Для Филиппа; выросшего в обстановке презрения к старому режиму и с детства приученного к мысли, что эти люди считают мужчин и женщин в своих поместьях не более чем домашним скотом, было удивительно слышать от старого человека такие слова: «Я иногда говорил моим крестьянам…» — будто для него было привычным обсуждать с ними как с равными повседневные дела в те редкие моменты, когда ему удавалось сбежать из Версаля, где находился королевский двор.
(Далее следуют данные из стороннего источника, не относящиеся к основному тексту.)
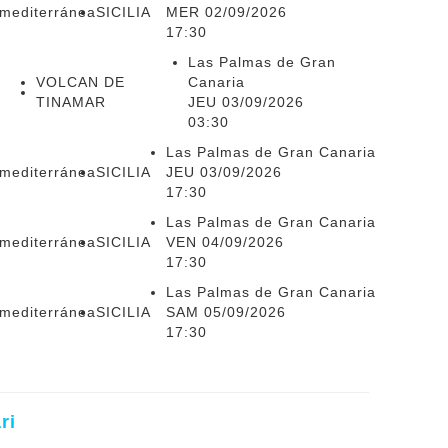
smediterránea
SICILIA
MER 02/09/2026
17:30
Las Palmas de Gran
VOLCAN DE
Canaria
TINAMAR
JEU 03/09/2026
03:30
Las Palmas de Gran Canaria
smediterránea
SICILIA
JEU 03/09/2026
17:30
Las Palmas de Gran Canaria
smediterránea
SICILIA
VEN 04/09/2026
17:30
Las Palmas de Gran Canaria
smediterránea
SICILIA
SAM 05/09/2026
17:30
ri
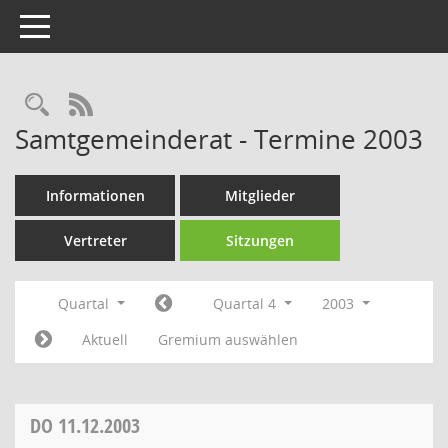
Toggle navigation
Rechercheauswahl
RSS-Feed
Samtgemeinderat - Termine 2003
Informationen
Mitglieder
Vertreter
Sitzungen
Quartal
Quartal 4
2003
Aktuell
Gremium auswählen
DO
11.12.2003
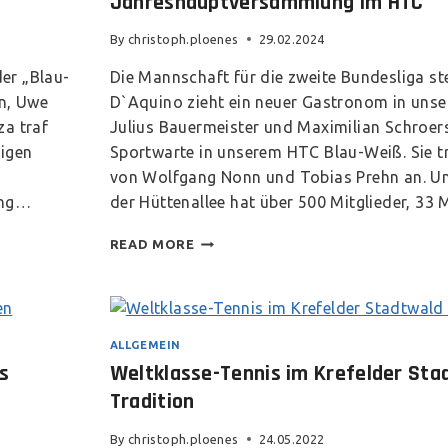
Jahreshauptversammlung im HTC
By
christoph.ploenes
29.02.2024
er „Blau-
Die Mannschaft für die zweite Bundesliga st
n, Uwe
D`Aquino zieht ein neuer Gastronom in unse
za traf
Julius Bauermeister und Maximilian Schroers
tigen
Sportwarte in unserem HTC Blau-Weiß. Sie t
von Wolfgang Nonn und Tobias Prehn an. Un
ing…
der Hüttenallee hat über 500 Mitglieder, 3
READ MORE
ALLGEMEIN
s
Weltklasse-Tennis im Krefelder Sta
Tradition
By
christoph.ploenes
24.05.2022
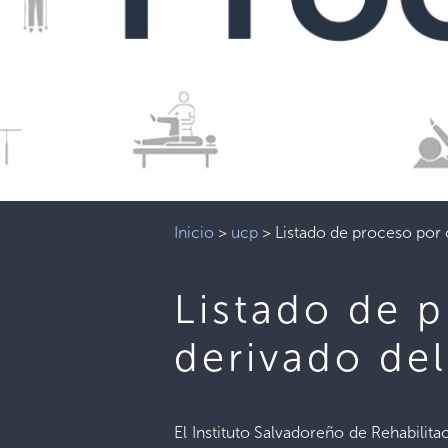
Inicio
>
ucp
>
Listado de proceso por
Listado de 
derivado de
El Instituto Salvadoreño de Rehabilit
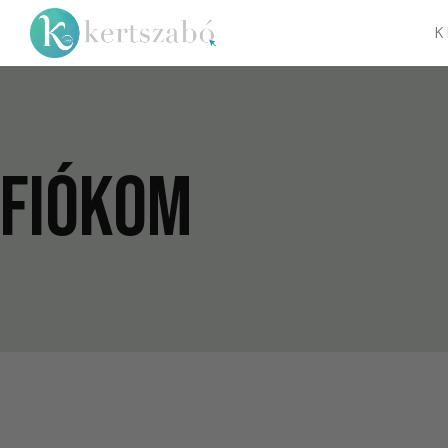
K
Fiókom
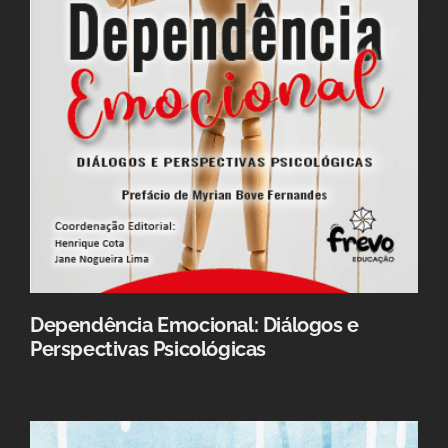
Dependência Emocional: Diálogos e
Perspectivas Psicológicas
В свою очередь граф, который всю свою жизнь считал республиканцев дураками и жуликами, минутами восхищался искренностью и честностью своего молодого гостя, хотя такие качества, как он всегда считал, полностью отсутствовали у этого сорта людей.
— Правильно ли я понял, монсеньор, — однажды спросил он, — что вы учились в одном из лицеев Парижа, прежде чем были призваны в армию?
— Да, монсеньор граф.
— И чему, в частности, вы обучались там?
— Литературе, античной и современной, математике и физике — в той мере, в какой они соответствовали современной жизни и современным профессиям, — и, конечно, иностранным языкам.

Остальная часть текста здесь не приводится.